[What is needed] Scan the data, and whenever a line contains "ТЕСТЫ", copy it.

[Materials provided]
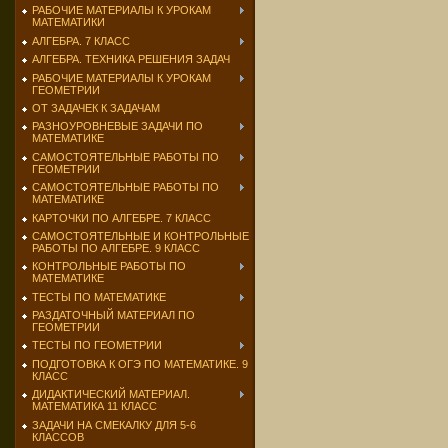
РАБОЧИЕ МАТЕРИАЛЫ К УРОКАМ
МАТЕМАТИКИ
АЛГЕБРА. 7 КЛАСС
АЛГЕБРА. ТЕХНИКА РЕШЕНИЯ ЗАДАЧ
РАБОЧИЕ МАТЕРИАЛЫ К УРОКАМ
ГЕОМЕТРИИ
ОТ ЗАДАЧЕК К ЗАДАЧАМ
РАЗНОУРОВНЕВЫЕ ЗАДАЧИ ПО
МАТЕМАТИКЕ
САМОСТОЯТЕЛЬНЫЕ РАБОТЫ ПО
ГЕОМЕТРИИ
САМОСТОЯТЕЛЬНЫЕ РАБОТЫ ПО
МАТЕМАТИКЕ
КАРТОЧКИ ПО АЛГЕБРЕ. 7 КЛАСС
САМОСТОЯТЕЛЬНЫЕ И КОНТРОЛЬНЫЕ
РАБОТЫ ПО АЛГЕБРЕ. 9 КЛАСС
КОНТРОЛЬНЫЕ РАБОТЫ ПО
МАТЕМАТИКЕ
ТЕСТЫ ПО МАТЕМАТИКЕ
РАЗДАТОЧНЫЙ МАТЕРИАЛ ПО
ГЕОМЕТРИИ
ТЕСТЫ ПО ГЕОМЕТРИИ
ПОДГОТОВКА К ОГЭ ПО МАТЕМАТИКЕ. 9
КЛАСС
ДИДАКТИЧЕСКИЙ МАТЕРИАЛ.
МАТЕМАТИКА 11 КЛАСС
ЗАДАЧИ НА СМЕКАЛКУ ДЛЯ 5-6
КЛАССОВ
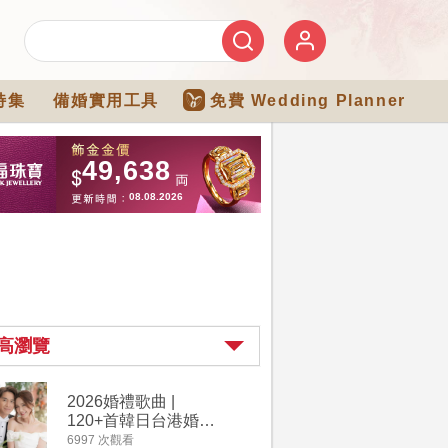
特集
備婚實用工具
免費 Wedding Planner
高瀏覽
2026婚禮歌曲 |
【202
120+首韓日台港婚禮
介】婚嫁
必備結婚歌曲清單 |
惠 | 1
6997 次觀看
4182 次觀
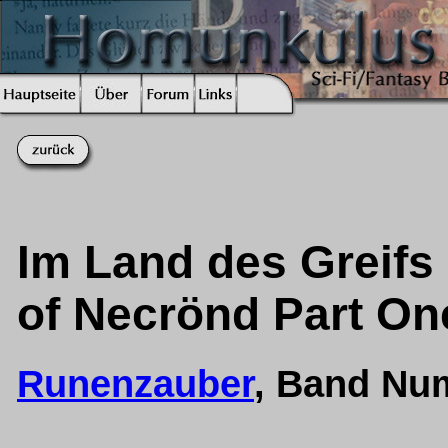
Im Land des Greifs 
of Necrönd Part On
Runenzauber
, Band Nu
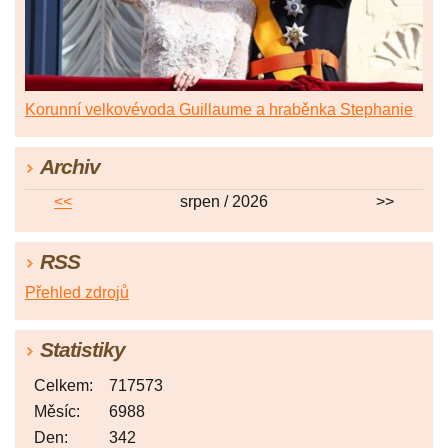
Korunní velkovévoda Guillaume a hraběnka Stephanie
Archiv
<<
srpen / 2026
>>
RSS
Přehled zdrojů
Statistiky
Celkem:
717573
Měsíc:
6988
Den:
342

[Answer below]
ТЕСТЫ ПО МАТЕМАТИКЕ
ТЕСТЫ ПО ГЕОМЕТРИИ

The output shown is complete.